Today in the morning, one of the nodes (node 2) again lost NFS share access. Node 1 for now is fine. Before losing access, on Node 2 I noticed status of all VMs, node, storage, etc. change to unknown, i.e., individual elements had gray question mark instead of the expected green check.
Code:
root@mox2:~# pveversion -v
proxmox-ve: 8.3.0 (running kernel: 6.8.12-6-pve)
pve-manager: 8.3.2 (running version: 8.3.2/3e76eec21c4a14a7)
proxmox-kernel-helper: 8.1.0
proxmox-kernel-6.8: 6.8.12-6
proxmox-kernel-6.8.12-6-pve-signed: 6.8.12-6
proxmox-kernel-6.8.4-2-pve-signed: 6.8.4-2
ceph-fuse: 17.2.7-pve3
corosync: 3.1.7-pve3
criu: 3.17.1-2+deb12u1
glusterfs-client: 10.3-5
ifupdown2: 3.2.0-1+pmx11
ksm-control-daemon: 1.5-1
libjs-extjs: 7.0.0-5
libknet1: 1.28-pve1
libproxmox-acme-perl: 1.5.1
libproxmox-backup-qemu0: 1.4.1
libproxmox-rs-perl: 0.3.4
libpve-access-control: 8.2.0
libpve-apiclient-perl: 3.3.2
libpve-cluster-api-perl: 8.0.10
libpve-cluster-perl: 8.0.10
libpve-common-perl: 8.2.9
libpve-guest-common-perl: 5.1.6
libpve-http-server-perl: 5.1.2
libpve-network-perl: 0.10.0
libpve-rs-perl: 0.9.1
libpve-storage-perl: 8.3.3
libspice-server1: 0.15.1-1
lvm2: 2.03.16-2
lxc-pve: 6.0.0-1
lxcfs: 6.0.0-pve2
novnc-pve: 1.5.0-1
proxmox-backup-client: 3.3.2-1
proxmox-backup-file-restore: 3.3.2-2
proxmox-firewall: 0.6.0
proxmox-kernel-helper: 8.1.0
proxmox-mail-forward: 0.3.1
proxmox-mini-journalreader: 1.4.0
proxmox-offline-mirror-helper: 0.6.7
proxmox-widget-toolkit: 4.3.3
pve-cluster: 8.0.10
pve-container: 5.2.3
pve-docs: 8.3.1
pve-edk2-firmware: 4.2023.08-4
pve-esxi-import-tools: 0.7.2
pve-firewall: 5.1.0
pve-firmware: 3.14-2
pve-ha-manager: 4.0.6
pve-i18n: 3.3.2
pve-qemu-kvm: 9.0.2-4
pve-xtermjs: 5.3.0-3
qemu-server: 8.3.3
smartmontools: 7.3-pve1
spiceterm: 3.3.0
swtpm: 0.8.0+pve1
vncterm: 1.8.0
zfsutils-linux: 2.2.6-pve1
and here is the storage configuration
Code:
root@mox2:~# cat /etc/pve/storage.cfg
dir: local
path /var/lib/vz
content vztmpl,backup,iso
lvmthin: local-lvm
thinpool data
vgname pve
content images,rootdir
dir: vm-qcow2
path /mnt/data/vm-qcow2
content images
preallocation off
prune-backups keep-all=1
shared 0
dir: trunas-iso
path /mnt/nas-iso
content iso
prune-backups keep-all=1
shared 0
dir: trunas-vm
path /mnt/nas-vm
content images
preallocation off
prune-backups keep-all=1
shared 0
dir: trunas-snapshot
path /mnt/nas-snapshot
content snippets
prune-backups keep-all=1
shared 0
Listing of the VM images on node1 works fine, it does not produce anything on node 2
Code:
root@mox1:~# ls -lah /mnt/nas-vm/images/
total 37K
drwxr-xr-x 25 root root 25 Jan 11 15:02 .
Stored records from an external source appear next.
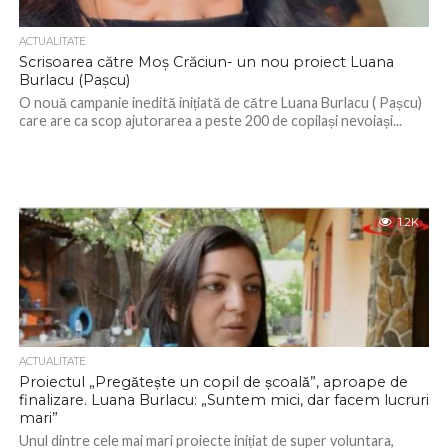
ACTUALITATE
Scrisoarea către Moș Crăciun- un nou proiect Luana
Burlacu (Pașcu)
O nouă campanie inedită inițiată de către Luana Burlacu ( Pașcu)
care are ca scop ajutorarea a peste 200 de copilași nevoiași...
1.2K
ACTUALITATE
Proiectul „Pregătește un copil de școală”, aproape de
finalizare. Luana Burlacu: „Suntem mici, dar facem lucruri
mari”
Unul dintre cele mai mari proiecte inițiat de super voluntara,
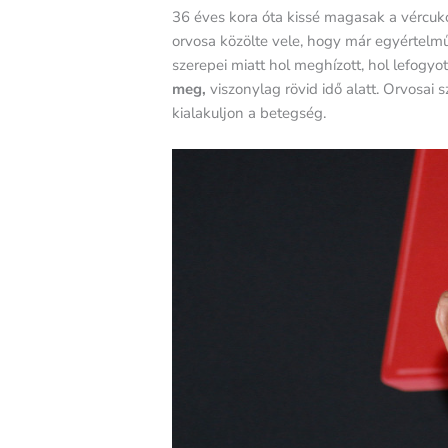
36 éves kora óta kissé magasak a vércuko
orvosa közölte vele, hogy már egyértelm
szerepei miatt hol meghízott, hol lefogy
meg,
viszonylag rövid idő alatt. Orvosai 
kialakuljon a betegség.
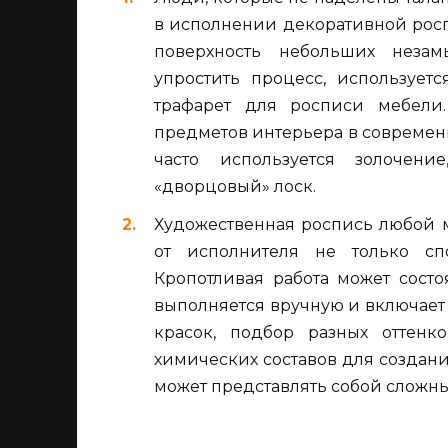
в исполнении декоративной росп
поверхность небольших незам
упростить процесс, использует
трафарет для росписи мебели
предметов интерьера в современн
часто используется золочен
«дворцовый» лоск.
Художественная роспись любой 
от исполнителя не только сп
Кропотливая работа может состо
выполняется вручную и включает
красок, подбор разных оттенк
химических составов для создан
может представлять собой сложн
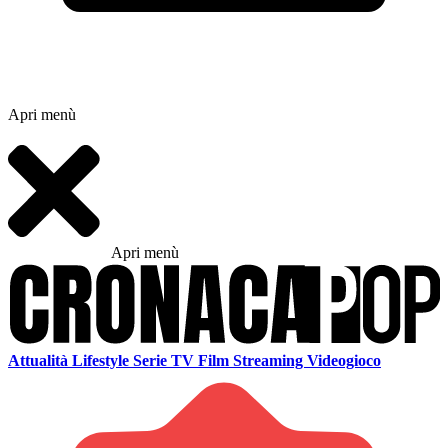
Apri menù
Apri menù
Attualità
Lifestyle
Serie TV
Film
Streaming
Videogioco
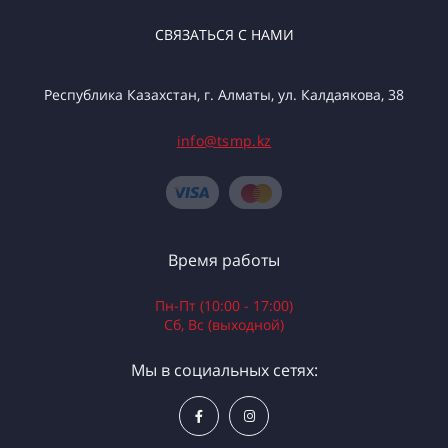
СВЯЗАТЬСЯ С НАМИ
Республика Казахстан, г. Алматы, ул. Калдаякова, 38
info@tsmp.kz
Время работы
Пн-Пт (10:00 - 17:00)
Сб, Вс (выходной)
Мы в социальных сетях:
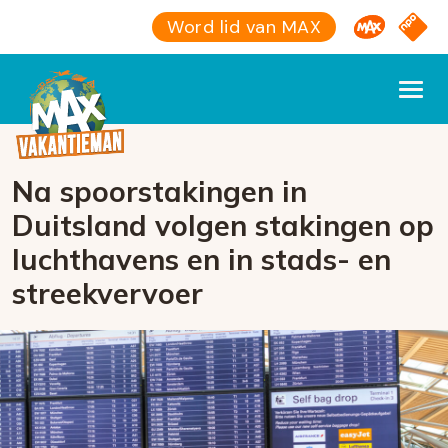
Omroep M
NPO S
Word lid van MAX
Na spoorstakingen in
Duitsland volgen stakingen op
luchthavens en in stads- en
streekvervoer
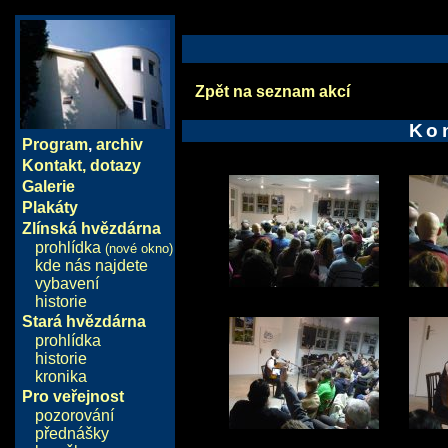
Zpět na seznam akcí
Ko
Program
,
archiv
Kontakt, dotazy
Galerie
Plakáty
Zlínská hvězdárna
prohlídka
(nové okno)
kde nás najdete
vybavení
historie
Stará hvězdárna
prohlídka
historie
kronika
Pro veřejnost
pozorování
přednášky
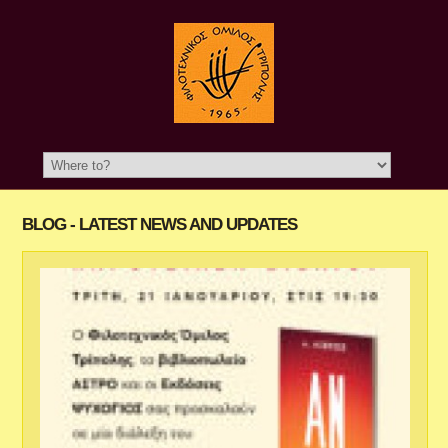
BLOG - LATEST NEWS AND UPDATES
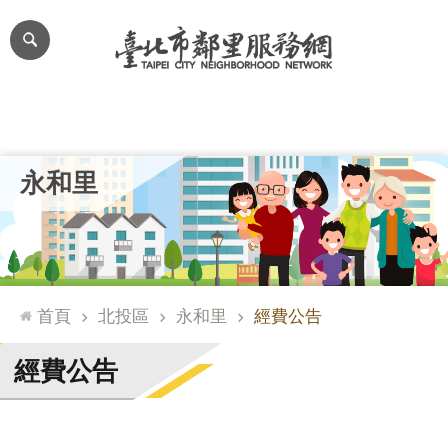
跳到主要內容區塊
進
階
搜
尋
里公布欄
里長簡介
里基本資料
本里特色
里活動花絮
網
永和里
站
導
覽
台
北
首頁
北投區
永和里
經費公告
通
臺
經費公告
北
市
政
府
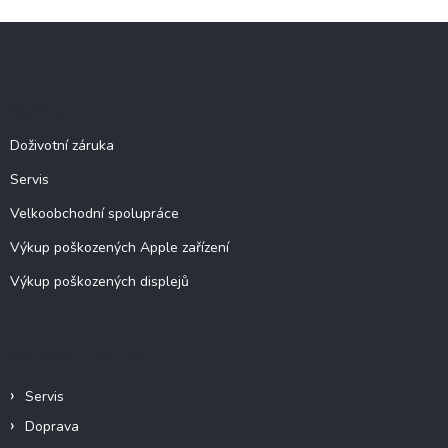
l
Z
á
á
d
p
a
c
a
Služby
í
t
p
í
Doživotní záruka
r
v
Servis
k
y
Velkoobchodní spolupráce
v
ý
Výkup poškozených Apple zařízení
p
Výkup poškozených displejů
i
s
u
Informace pro vás
Servis
Doprava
drwxr-xr-x 3 root root 3 May 4 2024 ..
drwxr----- 2 root root 4 May 4 2024 100
drwxr----- 2 root root 5 Nov 28 11:49 1000
drwxr----- 2 root root 4 May 31 2024 1005
drwxr----- 2 root root 5 May 5 2024 101
drwxr----- 2 root root 4 May 4 2024 102
drwxr----- 2 root root 4 May 4 2024 103
drwxr----- 2 root root 4 May 4 2024 104
drwxr----- 2 root root 4 May 4 2024 105
drwxr----- 2 root root 2 Nov 2 14:10 106
drwxr----- 2 root root 4 May 4 2024 107
drwxr----- 2 root root 4 May 4 2024 108
drwxr----- 2 root root 4 May 30 2024 109
drwxr----- 2 root root 4 May 31 2024 110
drwxr----- 2 root root 5 Nov 20 11:37 111
drwxr----- 2 root root 4 May 4 2024 1111
drwxr----- 2 root root 4 May 30 2024 113
drwxr----- 2 root root 4 May 29 2024 114
drwxr----- 2 root root 4 Nov 6 19:58 117
drwxr----- 2 root root 4 Sep 1 08:32 118
drwxr----- 2 root root 3 Nov 2 09:17 119
drwxr----- 2 root root 2 Nov 2 17:32 120
drwxr----- 2 root root 3 Jan 14 15:09 127
drwxr----- 2 root root 2 Sep 14 17:18 201
Code:
root@mox2:~# ls -lah /mnt/nas-vm/images/
total 8.0K
drwxr-xr-x 2 root root 4.0K Jan 17 06:50 .
drwxr-xr-x 3 root root 4.0K Jan 17 06:50 ..
Any attempt to mount NFS shares on node2 just hangs
root@mox2:~# mount -a
with no result or error code. I did find the same kind of mounting error in boot logs as well.
At this time, I am not sure what to do next here. Re-installing again is a pain in the neck, and there is zero guarantee it will do anything good. On the other hand, running old code version (8.2.x) is not something I'd fancy for a long term support as well.